Task — Every line below that holds the word "ACCOUNT" must be listed.

Material to process —
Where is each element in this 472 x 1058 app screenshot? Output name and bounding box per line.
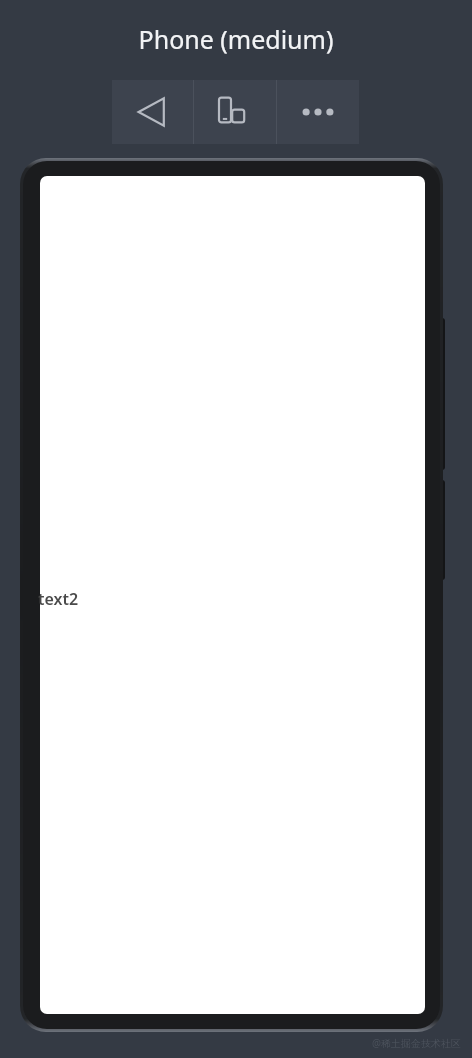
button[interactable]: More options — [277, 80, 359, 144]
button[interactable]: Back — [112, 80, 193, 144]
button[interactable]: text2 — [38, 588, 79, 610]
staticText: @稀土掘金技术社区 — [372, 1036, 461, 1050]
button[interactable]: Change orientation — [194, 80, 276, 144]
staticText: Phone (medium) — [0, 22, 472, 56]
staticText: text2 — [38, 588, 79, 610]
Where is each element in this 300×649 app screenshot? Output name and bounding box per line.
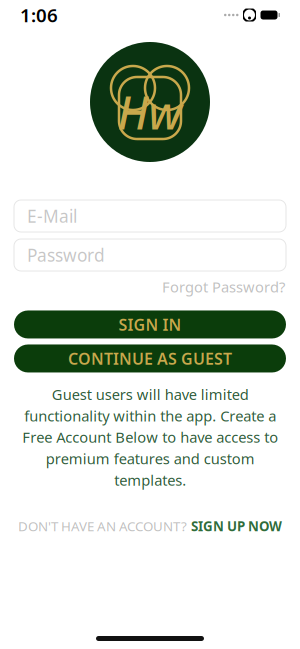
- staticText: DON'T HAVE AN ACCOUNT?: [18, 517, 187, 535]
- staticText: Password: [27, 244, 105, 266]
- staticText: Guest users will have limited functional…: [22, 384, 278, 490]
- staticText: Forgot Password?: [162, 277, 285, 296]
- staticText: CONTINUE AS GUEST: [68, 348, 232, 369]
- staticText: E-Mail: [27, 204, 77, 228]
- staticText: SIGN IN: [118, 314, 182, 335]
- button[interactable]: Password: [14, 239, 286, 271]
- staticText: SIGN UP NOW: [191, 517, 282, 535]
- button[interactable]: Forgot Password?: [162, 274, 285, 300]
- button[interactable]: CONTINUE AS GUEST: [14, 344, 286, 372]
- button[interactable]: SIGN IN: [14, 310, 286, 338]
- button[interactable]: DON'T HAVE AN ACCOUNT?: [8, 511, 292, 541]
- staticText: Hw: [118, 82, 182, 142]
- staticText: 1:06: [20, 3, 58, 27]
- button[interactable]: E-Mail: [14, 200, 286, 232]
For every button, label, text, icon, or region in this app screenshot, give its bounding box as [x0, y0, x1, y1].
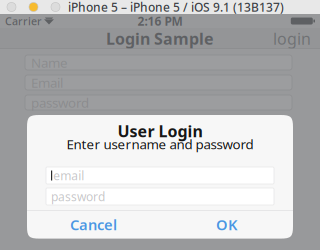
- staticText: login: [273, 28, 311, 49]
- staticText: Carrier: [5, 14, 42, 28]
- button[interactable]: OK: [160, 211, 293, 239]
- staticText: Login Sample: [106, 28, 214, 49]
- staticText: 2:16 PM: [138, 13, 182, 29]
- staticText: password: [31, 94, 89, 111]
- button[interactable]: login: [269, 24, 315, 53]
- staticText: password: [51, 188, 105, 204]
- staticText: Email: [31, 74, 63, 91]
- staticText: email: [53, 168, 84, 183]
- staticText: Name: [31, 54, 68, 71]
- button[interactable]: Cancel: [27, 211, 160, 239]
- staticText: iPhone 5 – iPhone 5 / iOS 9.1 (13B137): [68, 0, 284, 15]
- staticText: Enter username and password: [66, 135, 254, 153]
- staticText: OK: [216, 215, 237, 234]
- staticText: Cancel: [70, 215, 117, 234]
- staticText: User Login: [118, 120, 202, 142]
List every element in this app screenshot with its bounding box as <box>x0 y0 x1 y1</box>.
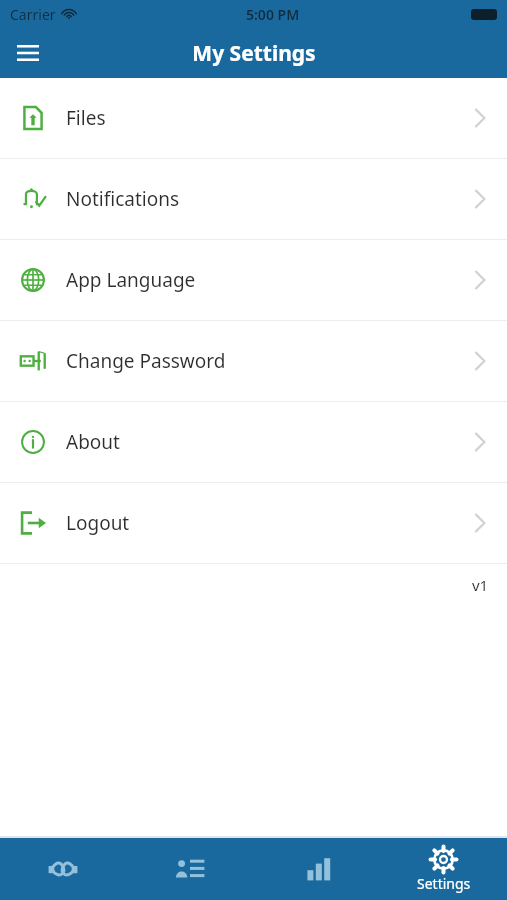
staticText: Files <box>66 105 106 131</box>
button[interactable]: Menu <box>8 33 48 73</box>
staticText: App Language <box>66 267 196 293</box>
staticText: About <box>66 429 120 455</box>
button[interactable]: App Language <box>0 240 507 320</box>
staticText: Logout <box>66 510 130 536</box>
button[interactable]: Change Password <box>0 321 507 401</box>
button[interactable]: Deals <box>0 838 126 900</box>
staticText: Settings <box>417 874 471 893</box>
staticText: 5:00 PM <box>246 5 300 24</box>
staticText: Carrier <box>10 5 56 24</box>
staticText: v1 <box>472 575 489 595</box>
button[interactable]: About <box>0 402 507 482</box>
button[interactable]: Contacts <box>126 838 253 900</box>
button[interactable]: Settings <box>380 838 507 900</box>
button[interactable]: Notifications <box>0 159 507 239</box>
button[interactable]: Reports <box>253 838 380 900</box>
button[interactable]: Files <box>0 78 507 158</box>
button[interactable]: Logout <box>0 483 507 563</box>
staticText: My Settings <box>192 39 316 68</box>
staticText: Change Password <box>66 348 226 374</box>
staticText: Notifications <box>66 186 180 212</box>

Written solution —
- staticText: DON'T HAVE AN ACCOUNT?: [18, 517, 187, 535]
- button[interactable]: DON'T HAVE AN ACCOUNT?: [8, 511, 292, 541]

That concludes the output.